> **WHAT THE EXERCISE ASKS**: Some entries follow. Reproduce exactly the lines starting at the one with "board@jvfoa.com (584, 22)" and stopping after the one with "[フォローする] (262, 421)".
******
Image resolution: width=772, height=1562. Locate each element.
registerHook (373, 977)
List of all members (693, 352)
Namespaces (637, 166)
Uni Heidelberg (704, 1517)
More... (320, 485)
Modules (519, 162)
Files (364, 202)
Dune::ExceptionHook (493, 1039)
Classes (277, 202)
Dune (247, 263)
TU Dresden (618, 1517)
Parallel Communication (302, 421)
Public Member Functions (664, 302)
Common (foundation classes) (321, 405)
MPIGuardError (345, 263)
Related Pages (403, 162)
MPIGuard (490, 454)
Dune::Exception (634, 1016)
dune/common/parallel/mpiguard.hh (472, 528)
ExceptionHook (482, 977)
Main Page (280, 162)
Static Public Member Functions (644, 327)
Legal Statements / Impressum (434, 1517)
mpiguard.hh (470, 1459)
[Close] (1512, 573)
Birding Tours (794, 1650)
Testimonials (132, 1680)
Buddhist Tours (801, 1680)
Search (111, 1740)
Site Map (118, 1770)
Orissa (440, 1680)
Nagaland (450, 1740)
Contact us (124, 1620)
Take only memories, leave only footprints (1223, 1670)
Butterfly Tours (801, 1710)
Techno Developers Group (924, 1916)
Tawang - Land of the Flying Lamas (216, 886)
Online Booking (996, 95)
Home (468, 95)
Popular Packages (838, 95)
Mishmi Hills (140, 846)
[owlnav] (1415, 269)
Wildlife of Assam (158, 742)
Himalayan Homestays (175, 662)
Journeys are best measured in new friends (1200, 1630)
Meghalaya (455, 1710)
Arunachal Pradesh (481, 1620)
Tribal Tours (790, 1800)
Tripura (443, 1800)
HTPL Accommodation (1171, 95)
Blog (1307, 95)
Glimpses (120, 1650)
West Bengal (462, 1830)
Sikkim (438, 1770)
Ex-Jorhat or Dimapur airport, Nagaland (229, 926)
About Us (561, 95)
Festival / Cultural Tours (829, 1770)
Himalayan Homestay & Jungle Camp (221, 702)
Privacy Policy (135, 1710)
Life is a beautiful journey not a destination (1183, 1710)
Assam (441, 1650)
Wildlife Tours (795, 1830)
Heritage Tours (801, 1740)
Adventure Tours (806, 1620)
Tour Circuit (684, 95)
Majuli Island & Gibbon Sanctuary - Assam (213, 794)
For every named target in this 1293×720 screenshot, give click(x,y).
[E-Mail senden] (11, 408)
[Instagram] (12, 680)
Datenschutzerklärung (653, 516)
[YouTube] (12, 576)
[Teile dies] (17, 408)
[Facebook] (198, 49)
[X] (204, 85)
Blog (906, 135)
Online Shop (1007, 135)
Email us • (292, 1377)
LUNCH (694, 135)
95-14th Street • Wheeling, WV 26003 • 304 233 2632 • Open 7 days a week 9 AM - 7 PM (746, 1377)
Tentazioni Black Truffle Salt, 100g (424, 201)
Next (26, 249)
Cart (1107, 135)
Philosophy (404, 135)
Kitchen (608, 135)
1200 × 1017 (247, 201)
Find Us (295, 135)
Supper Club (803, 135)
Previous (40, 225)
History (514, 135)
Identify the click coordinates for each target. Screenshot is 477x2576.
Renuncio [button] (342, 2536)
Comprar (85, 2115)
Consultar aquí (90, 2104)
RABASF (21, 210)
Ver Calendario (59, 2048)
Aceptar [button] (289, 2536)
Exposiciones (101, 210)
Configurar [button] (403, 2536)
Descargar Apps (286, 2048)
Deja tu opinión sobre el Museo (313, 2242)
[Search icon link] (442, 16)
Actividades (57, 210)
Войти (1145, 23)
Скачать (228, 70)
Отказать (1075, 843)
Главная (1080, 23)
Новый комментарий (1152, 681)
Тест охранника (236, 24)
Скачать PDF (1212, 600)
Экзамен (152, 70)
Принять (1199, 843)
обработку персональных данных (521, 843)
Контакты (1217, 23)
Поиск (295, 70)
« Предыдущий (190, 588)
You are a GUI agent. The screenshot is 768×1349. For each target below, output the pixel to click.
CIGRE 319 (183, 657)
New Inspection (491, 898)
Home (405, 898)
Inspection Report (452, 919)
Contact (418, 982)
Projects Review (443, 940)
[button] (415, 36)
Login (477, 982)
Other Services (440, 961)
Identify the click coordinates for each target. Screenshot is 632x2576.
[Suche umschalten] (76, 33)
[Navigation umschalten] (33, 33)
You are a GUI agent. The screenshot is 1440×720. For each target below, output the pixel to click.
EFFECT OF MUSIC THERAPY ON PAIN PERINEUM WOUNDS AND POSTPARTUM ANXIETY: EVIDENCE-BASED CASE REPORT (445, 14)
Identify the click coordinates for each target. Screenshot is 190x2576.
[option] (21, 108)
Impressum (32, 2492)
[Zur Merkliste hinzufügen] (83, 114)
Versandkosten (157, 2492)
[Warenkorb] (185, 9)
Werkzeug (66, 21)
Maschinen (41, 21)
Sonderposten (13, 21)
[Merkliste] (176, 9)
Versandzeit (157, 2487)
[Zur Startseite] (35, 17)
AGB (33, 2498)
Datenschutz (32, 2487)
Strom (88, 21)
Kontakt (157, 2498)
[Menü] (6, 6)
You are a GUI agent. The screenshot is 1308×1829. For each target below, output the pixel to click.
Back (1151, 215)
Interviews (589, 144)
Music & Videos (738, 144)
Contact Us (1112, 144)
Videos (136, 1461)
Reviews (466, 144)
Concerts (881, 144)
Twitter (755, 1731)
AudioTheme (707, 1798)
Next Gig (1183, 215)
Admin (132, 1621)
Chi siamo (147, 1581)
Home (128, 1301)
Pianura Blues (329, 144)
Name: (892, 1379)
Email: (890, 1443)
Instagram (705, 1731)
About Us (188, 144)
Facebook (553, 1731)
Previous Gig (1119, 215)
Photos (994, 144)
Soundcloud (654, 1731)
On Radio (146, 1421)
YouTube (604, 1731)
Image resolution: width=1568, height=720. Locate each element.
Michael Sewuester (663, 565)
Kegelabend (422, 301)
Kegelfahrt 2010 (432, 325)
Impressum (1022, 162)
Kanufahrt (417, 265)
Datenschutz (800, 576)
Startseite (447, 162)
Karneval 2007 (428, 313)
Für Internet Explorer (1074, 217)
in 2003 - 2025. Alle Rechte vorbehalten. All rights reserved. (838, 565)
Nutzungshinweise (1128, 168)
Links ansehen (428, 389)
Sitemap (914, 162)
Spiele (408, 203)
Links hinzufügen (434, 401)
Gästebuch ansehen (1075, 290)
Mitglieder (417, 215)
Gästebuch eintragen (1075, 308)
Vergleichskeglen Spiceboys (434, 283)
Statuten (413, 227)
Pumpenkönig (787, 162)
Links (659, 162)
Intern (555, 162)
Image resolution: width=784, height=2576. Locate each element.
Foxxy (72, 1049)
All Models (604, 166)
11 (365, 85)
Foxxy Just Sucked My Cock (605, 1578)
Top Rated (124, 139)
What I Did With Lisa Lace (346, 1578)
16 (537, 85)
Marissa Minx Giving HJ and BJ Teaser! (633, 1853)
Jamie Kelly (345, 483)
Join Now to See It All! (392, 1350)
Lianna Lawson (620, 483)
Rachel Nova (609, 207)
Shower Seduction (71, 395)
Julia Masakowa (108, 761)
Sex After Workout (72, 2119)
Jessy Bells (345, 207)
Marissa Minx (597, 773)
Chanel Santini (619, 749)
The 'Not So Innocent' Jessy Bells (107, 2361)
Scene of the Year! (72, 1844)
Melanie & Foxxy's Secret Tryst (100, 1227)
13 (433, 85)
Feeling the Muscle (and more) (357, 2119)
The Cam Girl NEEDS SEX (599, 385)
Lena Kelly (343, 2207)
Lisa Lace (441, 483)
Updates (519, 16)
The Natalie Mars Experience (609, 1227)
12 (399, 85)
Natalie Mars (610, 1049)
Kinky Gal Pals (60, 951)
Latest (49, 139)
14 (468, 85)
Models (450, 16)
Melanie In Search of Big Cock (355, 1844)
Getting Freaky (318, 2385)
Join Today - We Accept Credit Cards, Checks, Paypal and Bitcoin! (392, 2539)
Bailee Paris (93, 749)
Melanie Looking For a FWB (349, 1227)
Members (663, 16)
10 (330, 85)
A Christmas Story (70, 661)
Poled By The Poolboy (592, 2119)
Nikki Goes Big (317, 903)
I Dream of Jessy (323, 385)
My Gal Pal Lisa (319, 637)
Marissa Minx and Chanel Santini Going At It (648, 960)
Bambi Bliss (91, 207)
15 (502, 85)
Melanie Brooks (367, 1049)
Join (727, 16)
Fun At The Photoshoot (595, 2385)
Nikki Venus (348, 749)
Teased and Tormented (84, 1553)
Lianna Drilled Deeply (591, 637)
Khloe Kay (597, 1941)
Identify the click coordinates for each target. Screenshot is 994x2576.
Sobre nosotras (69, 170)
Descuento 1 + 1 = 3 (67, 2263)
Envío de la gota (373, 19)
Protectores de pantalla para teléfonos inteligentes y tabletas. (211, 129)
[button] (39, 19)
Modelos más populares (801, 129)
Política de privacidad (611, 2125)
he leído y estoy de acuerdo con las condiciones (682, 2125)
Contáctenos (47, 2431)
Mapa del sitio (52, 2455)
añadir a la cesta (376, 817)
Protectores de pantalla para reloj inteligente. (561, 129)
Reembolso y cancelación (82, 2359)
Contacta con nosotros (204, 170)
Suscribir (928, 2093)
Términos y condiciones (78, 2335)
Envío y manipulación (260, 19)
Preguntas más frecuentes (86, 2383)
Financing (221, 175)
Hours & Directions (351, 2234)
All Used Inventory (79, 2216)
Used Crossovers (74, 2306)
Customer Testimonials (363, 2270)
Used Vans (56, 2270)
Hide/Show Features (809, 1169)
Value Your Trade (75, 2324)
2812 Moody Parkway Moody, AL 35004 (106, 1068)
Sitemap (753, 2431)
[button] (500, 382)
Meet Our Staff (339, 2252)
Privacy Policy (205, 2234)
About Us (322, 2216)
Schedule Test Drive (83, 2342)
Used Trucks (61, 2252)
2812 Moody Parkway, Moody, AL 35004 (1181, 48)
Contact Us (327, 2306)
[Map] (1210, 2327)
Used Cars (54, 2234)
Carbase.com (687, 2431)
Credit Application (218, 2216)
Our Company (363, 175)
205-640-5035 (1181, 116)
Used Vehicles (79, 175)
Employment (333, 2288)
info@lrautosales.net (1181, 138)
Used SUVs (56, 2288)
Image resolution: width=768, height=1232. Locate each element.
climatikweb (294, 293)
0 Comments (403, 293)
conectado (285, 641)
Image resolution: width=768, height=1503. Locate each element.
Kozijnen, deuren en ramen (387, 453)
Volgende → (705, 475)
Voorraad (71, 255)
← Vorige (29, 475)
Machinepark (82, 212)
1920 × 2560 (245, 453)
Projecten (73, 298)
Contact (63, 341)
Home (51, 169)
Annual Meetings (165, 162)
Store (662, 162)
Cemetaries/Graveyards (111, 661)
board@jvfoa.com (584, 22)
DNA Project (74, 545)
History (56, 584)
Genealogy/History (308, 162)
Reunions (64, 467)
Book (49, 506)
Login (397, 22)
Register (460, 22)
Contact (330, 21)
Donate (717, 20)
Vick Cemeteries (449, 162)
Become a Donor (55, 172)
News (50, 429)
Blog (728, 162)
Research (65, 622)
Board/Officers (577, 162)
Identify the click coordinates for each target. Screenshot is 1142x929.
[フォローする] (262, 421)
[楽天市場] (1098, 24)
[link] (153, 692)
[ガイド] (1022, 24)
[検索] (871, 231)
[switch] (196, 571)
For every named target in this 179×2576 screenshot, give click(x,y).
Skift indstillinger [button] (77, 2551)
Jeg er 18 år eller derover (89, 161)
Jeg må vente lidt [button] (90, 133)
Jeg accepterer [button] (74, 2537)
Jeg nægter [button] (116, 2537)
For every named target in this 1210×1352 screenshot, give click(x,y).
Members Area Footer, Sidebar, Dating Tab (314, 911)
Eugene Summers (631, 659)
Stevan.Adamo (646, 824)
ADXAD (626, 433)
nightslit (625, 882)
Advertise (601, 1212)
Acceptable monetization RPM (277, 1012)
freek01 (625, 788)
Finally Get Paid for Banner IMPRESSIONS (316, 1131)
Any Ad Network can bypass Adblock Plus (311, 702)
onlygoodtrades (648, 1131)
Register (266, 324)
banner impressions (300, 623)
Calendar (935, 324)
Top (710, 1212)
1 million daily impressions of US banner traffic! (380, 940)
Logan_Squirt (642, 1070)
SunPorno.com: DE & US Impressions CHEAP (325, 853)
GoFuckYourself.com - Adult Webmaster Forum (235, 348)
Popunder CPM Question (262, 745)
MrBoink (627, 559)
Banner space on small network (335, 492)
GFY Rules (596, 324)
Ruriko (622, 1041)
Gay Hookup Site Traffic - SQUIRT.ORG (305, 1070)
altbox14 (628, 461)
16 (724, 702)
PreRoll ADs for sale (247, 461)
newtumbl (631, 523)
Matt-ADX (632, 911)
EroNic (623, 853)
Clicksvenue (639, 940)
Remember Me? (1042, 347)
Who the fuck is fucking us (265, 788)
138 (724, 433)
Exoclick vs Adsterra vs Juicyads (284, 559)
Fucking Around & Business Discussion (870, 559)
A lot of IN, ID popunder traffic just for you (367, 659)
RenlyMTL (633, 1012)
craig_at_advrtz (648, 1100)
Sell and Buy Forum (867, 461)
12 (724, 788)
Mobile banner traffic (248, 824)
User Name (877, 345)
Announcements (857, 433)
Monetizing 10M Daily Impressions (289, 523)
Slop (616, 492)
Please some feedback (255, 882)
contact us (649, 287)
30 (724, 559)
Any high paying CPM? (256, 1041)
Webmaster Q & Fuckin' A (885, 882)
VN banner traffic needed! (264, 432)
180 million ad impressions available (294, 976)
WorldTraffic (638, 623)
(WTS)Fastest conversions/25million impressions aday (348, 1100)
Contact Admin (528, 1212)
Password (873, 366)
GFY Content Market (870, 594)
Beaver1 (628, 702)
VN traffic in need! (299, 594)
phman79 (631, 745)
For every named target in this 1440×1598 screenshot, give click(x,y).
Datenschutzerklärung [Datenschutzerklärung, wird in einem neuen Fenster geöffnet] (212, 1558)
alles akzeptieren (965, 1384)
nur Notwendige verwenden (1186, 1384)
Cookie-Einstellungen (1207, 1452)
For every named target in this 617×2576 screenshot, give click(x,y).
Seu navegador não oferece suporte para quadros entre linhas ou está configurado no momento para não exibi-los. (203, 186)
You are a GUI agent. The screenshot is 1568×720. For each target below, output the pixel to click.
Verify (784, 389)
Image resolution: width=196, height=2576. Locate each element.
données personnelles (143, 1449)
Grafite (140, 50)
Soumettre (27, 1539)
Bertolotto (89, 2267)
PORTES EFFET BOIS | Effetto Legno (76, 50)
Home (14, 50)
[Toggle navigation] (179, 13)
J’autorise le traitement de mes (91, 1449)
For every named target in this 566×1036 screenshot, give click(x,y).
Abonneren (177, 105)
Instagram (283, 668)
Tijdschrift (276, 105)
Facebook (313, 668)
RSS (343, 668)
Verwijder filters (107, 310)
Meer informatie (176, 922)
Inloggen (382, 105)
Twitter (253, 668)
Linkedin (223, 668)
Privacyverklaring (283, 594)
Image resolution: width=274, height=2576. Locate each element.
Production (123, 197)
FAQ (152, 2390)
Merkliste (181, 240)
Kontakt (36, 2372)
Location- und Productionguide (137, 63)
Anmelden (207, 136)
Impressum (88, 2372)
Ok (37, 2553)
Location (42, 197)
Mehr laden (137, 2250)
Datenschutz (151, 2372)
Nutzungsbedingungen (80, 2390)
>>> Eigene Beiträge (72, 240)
******
> **TASK SOLUTION**:
board@jvfoa.com (584, 22)
DNA Project (74, 545)
History (56, 584)
Genealogy/History (308, 162)
Reunions (64, 467)
Book (49, 506)
Login (397, 22)
Register (460, 22)
Contact (330, 21)
Donate (717, 20)
Vick Cemeteries (449, 162)
Become a Donor (55, 172)
News (50, 429)
Blog (728, 162)
Research (65, 622)
Board/Officers (577, 162)
Identify the click coordinates for each target. Screenshot is 1142x929.
[フォローする] (262, 421)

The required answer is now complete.